## Activity
Copy out exactly the stretch below, from the line with "Nederland actie gevoerd" through the line with "Advanced Hydroponics of Holland", both included; the pictures stay out.

Data in this exercise below:

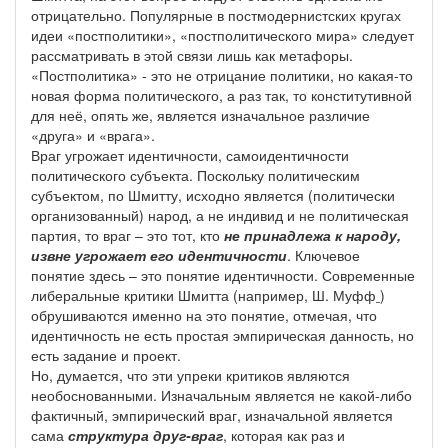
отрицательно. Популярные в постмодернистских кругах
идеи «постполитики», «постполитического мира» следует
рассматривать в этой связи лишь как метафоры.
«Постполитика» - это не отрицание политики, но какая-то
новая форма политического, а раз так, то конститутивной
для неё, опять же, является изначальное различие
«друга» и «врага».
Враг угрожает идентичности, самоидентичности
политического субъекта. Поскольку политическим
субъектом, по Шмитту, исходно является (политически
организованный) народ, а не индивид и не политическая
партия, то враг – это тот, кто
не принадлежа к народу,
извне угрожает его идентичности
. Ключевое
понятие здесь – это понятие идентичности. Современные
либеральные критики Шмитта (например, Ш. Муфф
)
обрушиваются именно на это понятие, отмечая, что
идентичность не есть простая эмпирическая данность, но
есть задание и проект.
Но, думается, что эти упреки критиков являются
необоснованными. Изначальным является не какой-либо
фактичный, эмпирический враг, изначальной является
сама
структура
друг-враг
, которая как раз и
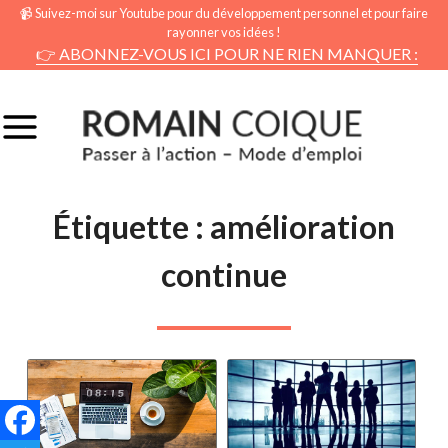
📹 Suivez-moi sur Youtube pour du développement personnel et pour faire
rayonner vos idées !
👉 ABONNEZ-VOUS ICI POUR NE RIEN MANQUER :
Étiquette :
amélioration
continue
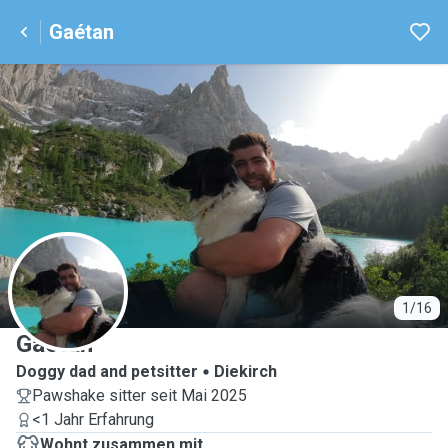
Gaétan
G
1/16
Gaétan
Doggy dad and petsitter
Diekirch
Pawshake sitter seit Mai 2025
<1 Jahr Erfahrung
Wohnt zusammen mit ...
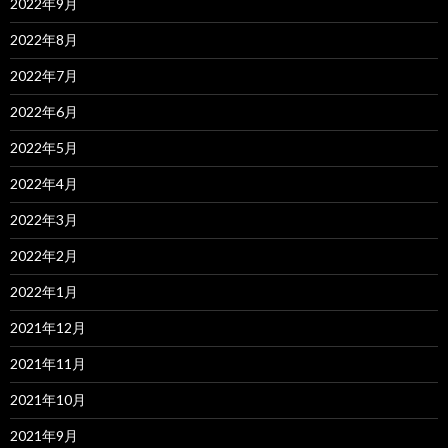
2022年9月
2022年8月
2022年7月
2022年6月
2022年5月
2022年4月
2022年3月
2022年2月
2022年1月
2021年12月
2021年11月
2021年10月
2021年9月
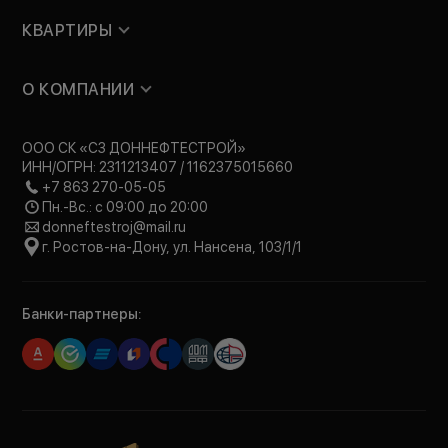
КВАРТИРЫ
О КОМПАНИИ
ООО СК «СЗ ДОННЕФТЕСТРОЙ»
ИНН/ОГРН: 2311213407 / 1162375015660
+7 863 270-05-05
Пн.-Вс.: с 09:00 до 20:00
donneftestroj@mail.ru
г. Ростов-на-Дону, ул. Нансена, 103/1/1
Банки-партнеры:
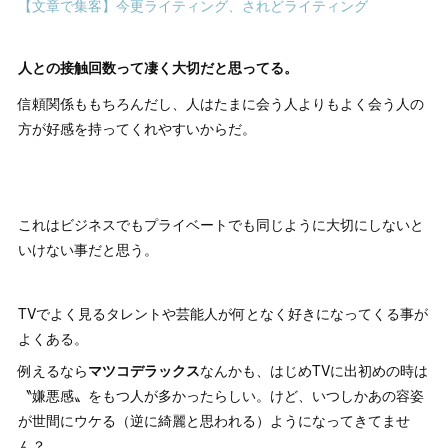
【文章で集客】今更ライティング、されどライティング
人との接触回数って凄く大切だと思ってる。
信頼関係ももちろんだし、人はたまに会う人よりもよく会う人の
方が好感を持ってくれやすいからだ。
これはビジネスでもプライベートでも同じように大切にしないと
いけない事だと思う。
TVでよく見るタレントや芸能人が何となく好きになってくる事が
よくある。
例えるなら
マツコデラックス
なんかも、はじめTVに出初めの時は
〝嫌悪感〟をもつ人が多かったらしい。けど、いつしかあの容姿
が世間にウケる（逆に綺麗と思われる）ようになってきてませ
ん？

End of Data in this exercise.
Data in this exercise below:

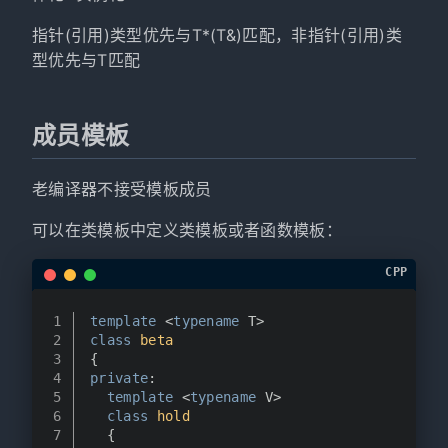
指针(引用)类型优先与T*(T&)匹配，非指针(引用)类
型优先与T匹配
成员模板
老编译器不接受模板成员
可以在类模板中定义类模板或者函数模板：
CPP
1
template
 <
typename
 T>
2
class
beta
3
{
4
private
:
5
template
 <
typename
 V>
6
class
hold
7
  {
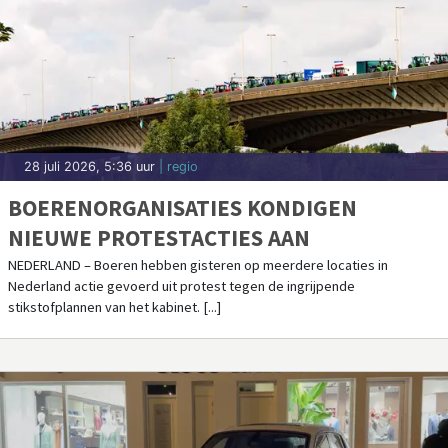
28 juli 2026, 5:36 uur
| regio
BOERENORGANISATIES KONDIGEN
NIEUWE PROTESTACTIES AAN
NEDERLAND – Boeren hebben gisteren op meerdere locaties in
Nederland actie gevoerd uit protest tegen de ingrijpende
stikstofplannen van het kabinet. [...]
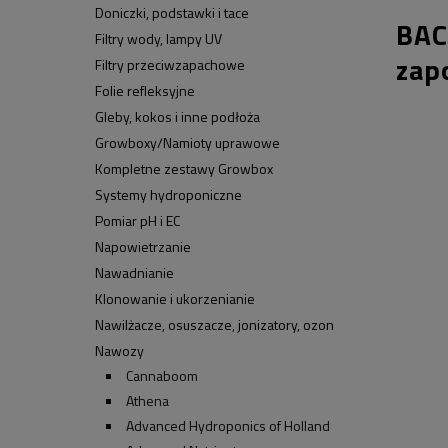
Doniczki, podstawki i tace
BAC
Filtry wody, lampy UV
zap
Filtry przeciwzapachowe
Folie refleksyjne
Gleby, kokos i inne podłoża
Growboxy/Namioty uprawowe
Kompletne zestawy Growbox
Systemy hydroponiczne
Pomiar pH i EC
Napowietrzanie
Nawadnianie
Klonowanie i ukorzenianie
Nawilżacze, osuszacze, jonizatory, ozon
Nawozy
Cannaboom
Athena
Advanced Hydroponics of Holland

End of Data in this exercise.

## Result for this task
Nederland actie gevoerd uit protest tegen de ingrijpende
stikstofplannen van het kabinet. [...]
Doniczki, podstawki i tace
BAC
Filtry wody, lampy UV
zap
Filtry przeciwzapachowe
Folie refleksyjne
Gleby, kokos i inne podłoża
Growboxy/Namioty uprawowe
Kompletne zestawy Growbox
Systemy hydroponiczne
Pomiar pH i EC
Napowietrzanie
Nawadnianie
Klonowanie i ukorzenianie
Nawilżacze, osuszacze, jonizatory, ozon
Nawozy
Cannaboom
Athena
Advanced Hydroponics of Holland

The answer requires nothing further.